Introduction: The "So What?" of Science
You’ve finished your experiment, you’ve collected a pile of numbers, and you’ve drawn a beautiful graph. Now comes the most important part: Conclusions and Evaluation. This is where you explain what your results actually mean and look back at your work to see if you can really trust it. Think of this as being a judge in a courtroom—you are looking at the evidence to see if it proves your case!
1. Drawing Valid Conclusions
A conclusion is a statement that describes the relationship between the variables you investigated. To be a valid conclusion, it must be supported by the data you collected and nothing else.
Finding Patterns
Look at your table or graph. Is there a clear pattern?
• Positive correlation: As one thing goes up, the other goes up (e.g., as light intensity increases, the rate of photosynthesis increases).

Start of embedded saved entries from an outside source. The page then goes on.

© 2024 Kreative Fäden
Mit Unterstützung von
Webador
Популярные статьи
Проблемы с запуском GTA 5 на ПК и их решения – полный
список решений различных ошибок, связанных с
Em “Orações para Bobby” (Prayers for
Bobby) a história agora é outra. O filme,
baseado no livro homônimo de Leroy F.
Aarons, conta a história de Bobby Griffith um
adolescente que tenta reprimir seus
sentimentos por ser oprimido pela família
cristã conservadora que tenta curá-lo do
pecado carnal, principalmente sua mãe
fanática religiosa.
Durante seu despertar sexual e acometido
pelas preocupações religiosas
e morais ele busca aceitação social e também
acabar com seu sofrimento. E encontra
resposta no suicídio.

• Negative correlation: As one thing goes up, the other goes down (e.g., as temperature increases above the optimum, the rate of enzyme activity decreases).

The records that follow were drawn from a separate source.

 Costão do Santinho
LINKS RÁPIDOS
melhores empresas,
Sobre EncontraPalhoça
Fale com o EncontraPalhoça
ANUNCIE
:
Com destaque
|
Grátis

• No correlation: The points are scattered and don't show a clear link.
Linking to Science
In your exams, you won't just be asked what happened; you’ll be asked why. A top-tier conclusion uses scientific knowledge to explain the pattern.

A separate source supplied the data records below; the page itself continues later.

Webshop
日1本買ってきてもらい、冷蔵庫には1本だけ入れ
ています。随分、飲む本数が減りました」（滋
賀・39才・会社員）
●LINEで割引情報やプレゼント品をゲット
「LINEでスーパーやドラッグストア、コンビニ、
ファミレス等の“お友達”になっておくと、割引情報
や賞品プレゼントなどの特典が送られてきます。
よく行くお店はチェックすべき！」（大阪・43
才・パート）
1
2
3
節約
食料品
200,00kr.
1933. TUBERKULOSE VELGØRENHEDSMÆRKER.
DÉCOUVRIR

Example: "The rate of respiration increased because exercise requires more energy, which is released when \(C_6H_{12}O_6\) reacts with \(6O_2\)."
Quick Tip: Don't just say "The graph goes up." Use the names of your variables! Say "As the independent variable increases, the dependent variable also increases."
2. Evaluation: Checking Your Data Quality
Before you celebrate, you need to be honest: how good was your data? This is called evaluation.
Spotting Anomalies
An anomaly is a result that does not fit the pattern of the others.
• What to do: If you see an anomaly, you should ignore it when calculating your mean (average).
• Why do they happen? Usually because of a mistake during that specific measurement, like starting the stopwatch too late.
Accuracy vs. Precision
These two words sound the same, but in biology, they are very different!
• Precision: How close your repeated measurements are to each other. If you measured the same thing three times and got \(10.1\), \(10.2\), and \(10.1\), your results are precise.
• Accuracy: How close your measurement is to the true value. You could be precise (getting the same number) but inaccurate if your equipment is broken!
Understanding Errors
Errors aren't always "mistakes"—sometimes they are just part of the equipment.
• Random Errors: These are unpredictable. They happen because of things like human reaction time or slight changes in the room temperature. You can reduce their effect by taking at least three readings and calculating a mean.
• Systematic Errors: These happen every time you take a measurement. A common one is a zero error, where a balance shows \(0.1g\) even when nothing is on it. These affect the accuracy of your results.
Key Takeaway: Always look for anomalies and calculate a mean to make your results more repeatable!
3. Evaluation: Reliability and Validity
The exam board has a specific rule: stop using the word "reliable"! Instead, use these two specific terms:
Repeatability and Reproducibility
• Repeatable: If you do the experiment again using the same method and equipment, do you get the same results?
• Reproducible: If someone else does the experiment (or you use different equipment/techniques), are the results still the same?
Validity
An experiment is valid if it actually tests what it set out to test. To be valid, you must keep all control variables the same.
Example: If you are testing how light affects photosynthesis but the temperature keeps changing, your experiment is not valid because you don't know which factor caused the change.
Analogy: Imagine trying to see who is the fastest runner, but one person is wearing running shoes and the other is wearing heavy boots. The test isn't valid because it isn't a fair test!
4. Suggesting Improvements
In the final part of an evaluation, you need to suggest how to make the experiment better. Don't worry if your experiment wasn't perfect; scientists suggest improvements all the time!
Common Improvements to Suggest:
• Use a wider range: Test more values (e.g., test temperatures from \(0^{\circ}C\) to \(100^{\circ}C\), not just \(20^{\circ}C\) to \(40^{\circ}C\)).
• Use smaller intervals: Instead of testing every \(10^{\circ}C\), test every \(2^{\circ}C\) to find a more precise optimum temperature.
• Better equipment: Use a gas syringe instead of counting bubbles to get a more precise volume.
• Control more variables: Use a water bath to keep the temperature exactly the same.
Did you know? Using a computer data logger is often suggested as an improvement because it can take measurements very frequently and removes human error in timing!
Quick Review Checklist
Before an exam, ask yourself these questions about any practical:
• Did I identify the pattern in the results?
• Did I use science words (like enzymes, diffusion, or respiration) to explain it?
• Did I find any anomalies and leave them out of my average?
• Is my method valid (were the controls actually controlled)?
• How could I make the measurements more precise? (e.g., using a ruler with \(mm\) instead of \(cm\)).
Note: For more details on how to set up these experiments, see the chapter on "Required Practicals".